[Records for this task — start]
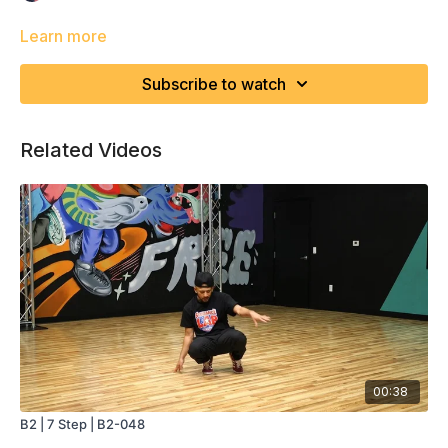
Learn more
Subscribe to watch
Related Videos
00:38
B2 | 7 Step | B2-048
[Records for this task — finish]
* _Work to complete_:
Give back every line of the material above word for word, leaving out the pictures.

* _Solution for this task_:
Learn more
Subscribe to watch
Related Videos
00:38
B2 | 7 Step | B2-048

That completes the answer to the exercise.